(PROVIDED ENTRIES)
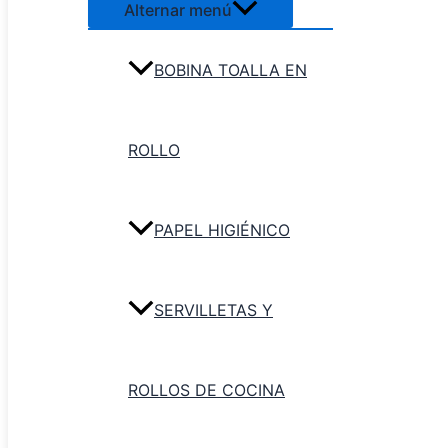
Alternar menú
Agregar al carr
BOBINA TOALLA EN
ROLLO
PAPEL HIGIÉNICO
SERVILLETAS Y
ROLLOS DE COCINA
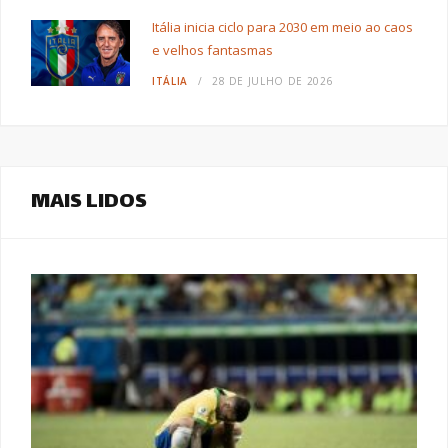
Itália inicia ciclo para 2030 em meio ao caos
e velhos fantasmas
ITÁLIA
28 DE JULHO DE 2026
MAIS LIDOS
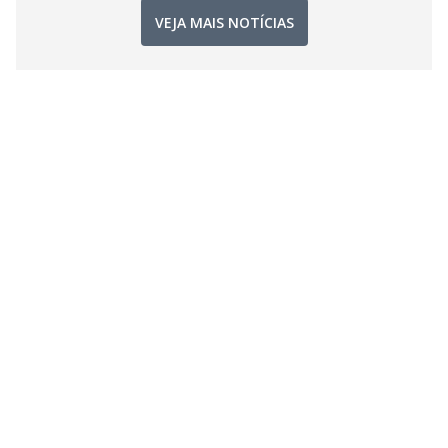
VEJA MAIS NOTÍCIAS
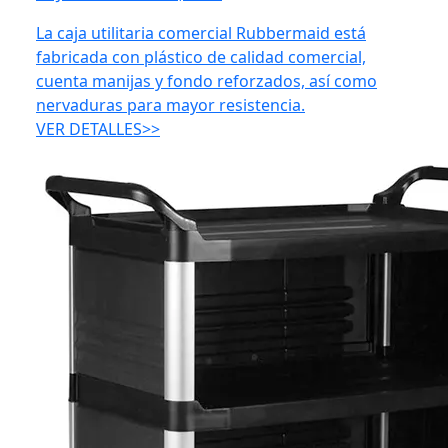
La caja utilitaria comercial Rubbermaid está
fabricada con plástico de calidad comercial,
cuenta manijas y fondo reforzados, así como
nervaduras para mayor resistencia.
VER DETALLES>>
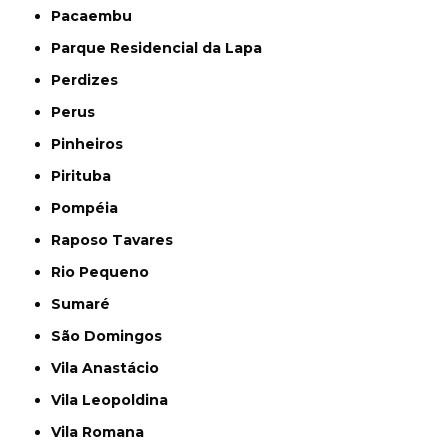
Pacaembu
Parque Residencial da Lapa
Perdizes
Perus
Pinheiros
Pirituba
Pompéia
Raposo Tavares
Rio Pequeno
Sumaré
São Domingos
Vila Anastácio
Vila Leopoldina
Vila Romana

...

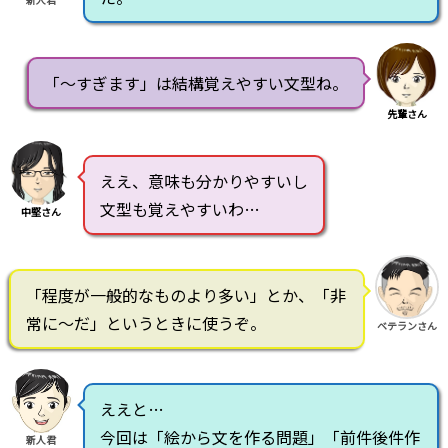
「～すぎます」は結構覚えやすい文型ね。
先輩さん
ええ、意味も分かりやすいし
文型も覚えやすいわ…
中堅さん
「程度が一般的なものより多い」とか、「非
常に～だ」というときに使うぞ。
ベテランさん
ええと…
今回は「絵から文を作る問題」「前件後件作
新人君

(EXERCISE PROMPT) Go to the line above that contains "Alternar menú" and reproduce everything exactly from there through the line that contains "Vila Romana", leaving out the pictures.

(SOLUTION TO THIS TASK)
Alternar menú
Agregar al carr
BOBINA TOALLA EN
ROLLO
PAPEL HIGIÉNICO
SERVILLETAS Y
ROLLOS DE COCINA
Itália inicia ciclo para 2030 em meio ao caos
e velhos fantasmas
ITÁLIA
28 DE JULHO DE 2026
MAIS LIDOS
VEJA MAIS NOTÍCIAS
La caja utilitaria comercial Rubbermaid está
fabricada con plástico de calidad comercial,
cuenta manijas y fondo reforzados, así como
nervaduras para mayor resistencia.
VER DETALLES>>
Pacaembu
Parque Residencial da Lapa
Perdizes
Perus
Pinheiros
Pirituba
Pompéia
Raposo Tavares
Rio Pequeno
Sumaré
São Domingos
Vila Anastácio
Vila Leopoldina
Vila Romana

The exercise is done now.